Platreef of Ivanhoe mines in South Africa, 28.5 million PGM's in the M&I. well know salesman at the helm there, Japan firm bought 10% of the deposit for 280 million. Underground starting at 700 metres on down...entire mills concentrators,etc will be underground as well to soften their footprint as they say...good pitch...but it is smarter more cost effective to take out the 1% of the rock you will use and keep the 99% waste rock or tailings down there...rather than taking 100 percent out and returning 99%,,,from an environmental perspective it makes it easy to sell...out of sight out of mind, so to speak...in reality...they have no choice at those depths...kinda of like Duluth Metals in MN. We are at surface, almost sticking out of the Earth, kind of like Polymet in MN. Back to Platreef and the amount of shares that make up this company.
http://www.ivanhoemines.com/s/StockInfo.asp
Shares have been nailed this year...they have 529,061,000 million shares...wow
and they have about 9% shares short!! From a Mr Friedland deposit?
http://finance.yahoo.com/news/ivanhoe-mines-begin-sinking-bulk-112247119.html

underground mines cost billions to fire up


heading to Canada: Platinum Group Metals 17.5 million PGM's at Waterberg
they have 419,000,000 shares trading on the NYSE just over a dollar



http://platinumgroupmetals.net/news_releases/2013/index.php?&content_id=398

for the discussion here, estimating the M&I will possibly get to 14-16 million PGM's by spring...would you rather have a company with 99,000,000 shares, and a near surface deposit, in a mining juristiction?

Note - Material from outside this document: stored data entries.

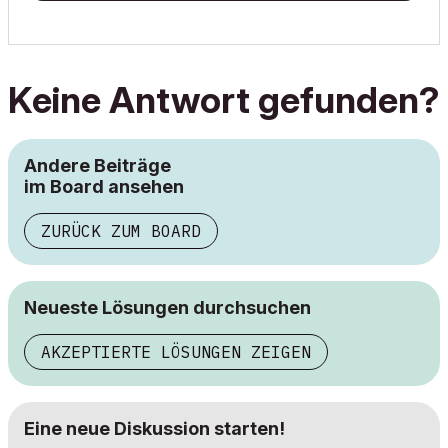
Keine Antwort gefunden?
Andere Beiträge
im Board ansehen
ZURÜCK ZUM BOARD
Neueste Lösungen durchsuchen
AKZEPTIERTE LÖSUNGEN ZEIGEN
Eine neue Diskussion starten!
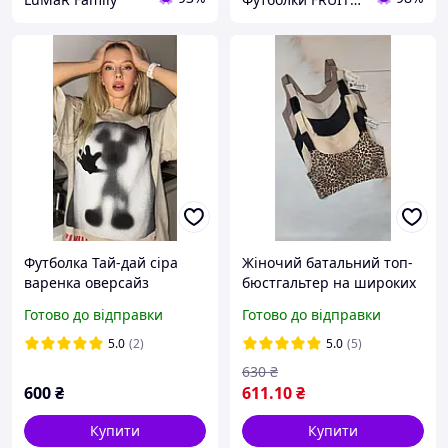
Футболка Тай-дай сіра
Жіночий батальний топ-
варенка оверсайз
бюстгальтер на широких
подовжена жіноча
бретелях зі щільної
Готово до відправки
Готово до відправки
мікрофібри Д . Annajolly
5.0
(2)
5.0
(5)
630
₴
600
₴
611
.10
₴
Купити
Купити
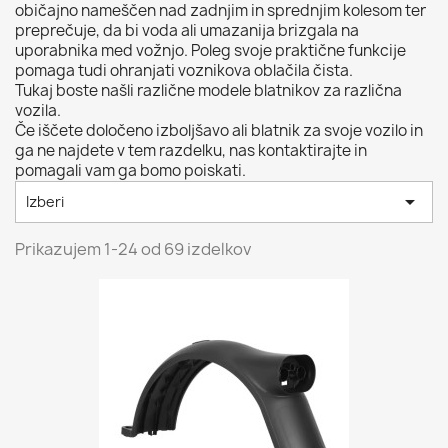
običajno nameščen nad zadnjim in sprednjim kolesom ter
preprečuje, da bi voda ali umazanija brizgala na
uporabnika med vožnjo. Poleg svoje praktične funkcije
pomaga tudi ohranjati voznikova oblačila čista.
Tukaj boste našli različne modele blatnikov za različna
vozila.
Če iščete določeno izboljšavo ali blatnik za svoje vozilo in
ga ne najdete v tem razdelku, nas kontaktirajte in
pomagali vam ga bomo poiskati.

Izberi
Prikazujem 1-24 od 69 izdelkov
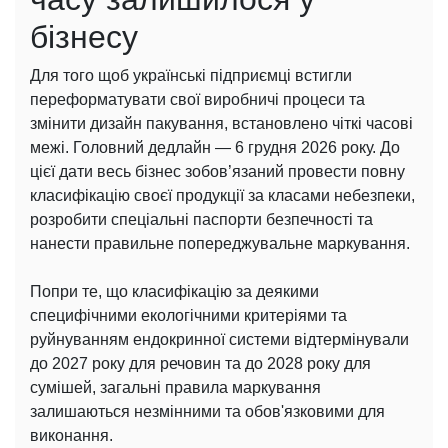
бізнесу
Для того щоб українські підприємці встигли
переформатувати свої виробничі процеси та
змінити дизайн пакування, встановлено чіткі часові
межі. Головний дедлайн — 6 грудня 2026 року. До
цієї дати весь бізнес зобов’язаний провести повну
класифікацію своєї продукції за класами небезпеки,
розробити спеціальні паспорти безпечності та
нанести правильне попереджувальне маркування.
Попри те, що класифікацію за деякими
специфічними екологічними критеріями та
руйнуванням ендокринної системи відтермінували
до 2027 року для речовин та до 2028 року для
сумішей, загальні правила маркування
залишаються незмінними та обов'язковими для
виконання.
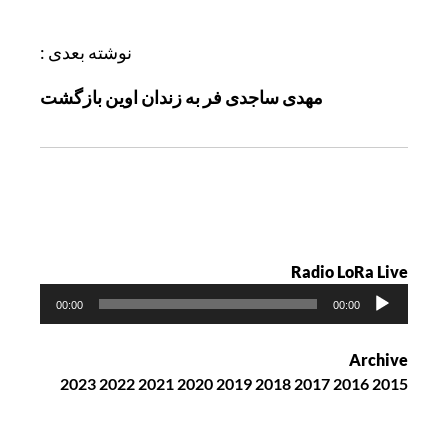
ر
ی
نوشته بعدی :
ن
مهدی ساجدی فر به زندان اوین بازگشت
و
ش
ت
ه
Radio LoRa Live
پ
00:00
00:00
خ
ش‌
Archive
ک
2023
2022
2021
2020
2019
2018
2017
2016
2015
ن
ن
د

or in this neighborhood I grew up in that every environMental-ist on the planet is fighting?
http://www.polymetmining.com/wp-content/uploads/2013/02/2012_panels_coppernickelpgm_september2012.pdf

I own property in this region, I do not want my lakes, drinking water and planet destroyed...but I understand mining will happen with a lessor footprint than we did years back...mine closure plans and up front funds for cleanup are required...no brainer...next.

NKL management is looking at a staged production of higher grades with a lower CAPEX at startup of 300-400 million. This is solid reasoning and the bankers down the road these days want to see this type of mining...less risk for them with a faster payback.

to add one situation, acute skills shortage: Many areas around the planet are having issues finding quality skilled workers...We are in the Yukon and the company has expressed that they have a good working relationship with the local First Nations Group. This is mining country!!
Steps mining and metals companies can take to respond to this risk:
Source skills from aligned sectors and a broader demographic
Account for demographic and diversity factors when making investment decisions
Initiate programs that encourage semi-skilled and retired workers to re-enter the work-force
Target initiatives to retain critical skills held by older workers close to retirement
Create employment packages focused on career development opportunities
Implement early labor scheduling and sourcing within mine planning
Develop sustainable skills development programs to fill these gaps
Develop strategic alliances with institutions and communities
go to pages 9 & 10 of the latest presentation
http://www.prophecyplat.com/pdf/Prophecy_Platinum_Corporate_Presentation.pdf

glad I got a nap in with the NASCAR rain delay...

seriously, when the investment world 'wakes' up again to mining the minerals we consumers use daily and the miners that dig em up...this company is one to recon with.